__What is required__
The answer must be an exact reprint of the lines from the one with "though the rate needs to be 10" through the final line of the data, with no pictures included.

__Saved data entries__
++++++++++++++++++++

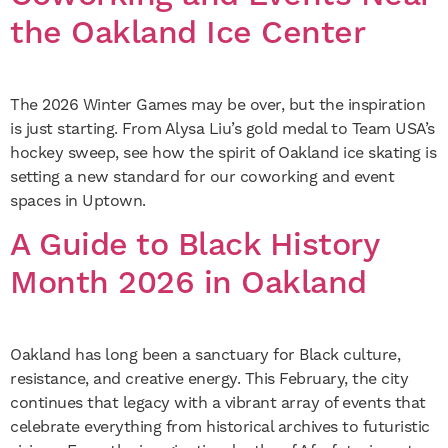
the Oakland Ice Center
The 2026 Winter Games may be over, but the inspiration
is just starting. From Alysa Liu’s gold medal to Team USA’s
hockey sweep, see how the spirit of Oakland ice skating is
setting a new standard for our coworking and event
spaces in Uptown.
A Guide to Black History
Month 2026 in Oakland
Oakland has long been a sanctuary for Black culture,
resistance, and creative energy. This February, the city
continues that legacy with a vibrant array of events that
celebrate everything from historical archives to futuristic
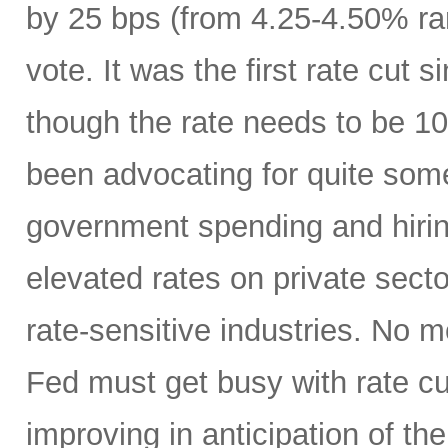
by 25 bps (from 4.25-4.50% ra
vote. It was the first rate cu
though the rate needs to be 10
been advocating for quite some
government spending and hirin
elevated rates on private sector
rate-sensitive industries. No
Fed must get busy with rate c
improving in anticipation of th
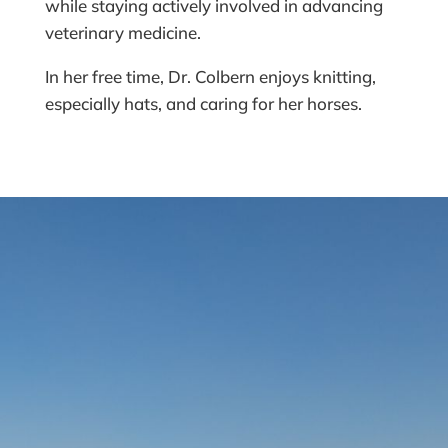
while staying actively involved in advancing
veterinary medicine.
In her free time, Dr. Colbern enjoys knitting,
especially hats, and caring for her horses.
READY TO VISIT US?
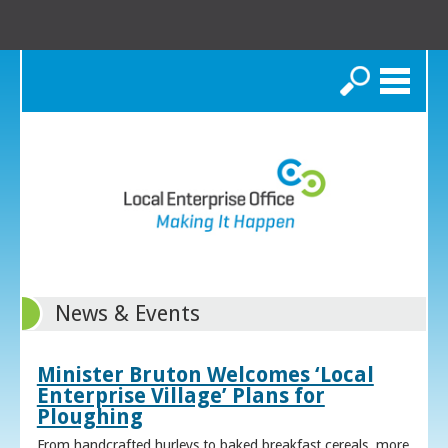
Search
News & Events
Minister Bruton Welcomes ‘Local
Enterprise Village’ Plans for
Ploughing
From handcrafted hurleys to baked breakfast cereals, more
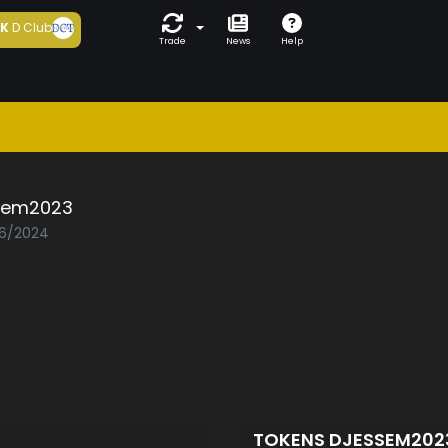
5K
D Club
Trade
News
Help
sem2023
06/2024
TOKENS DJESSEM20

++++++++++++++++++++

__Written answer__
though the rate needs to be 10
been advocating for quite some
government spending and hirin
elevated rates on private sector
rate-sensitive industries. No
Fed must get busy with rate c
improving in anticipation of th
while staying actively involved in advancing
veterinary medicine.
In her free time, Dr. Colbern enjoys knitting,
especially hats, and caring for her horses.
READY TO VISIT US?
Search
News & Events
Minister Bruton Welcomes ‘Local
Enterprise Village’ Plans for
Ploughing
From handcrafted hurleys to baked breakfast cereals, more
5K
D Club
Trade
News
Help
sem2023
06/2024
TOKENS DJESSEM20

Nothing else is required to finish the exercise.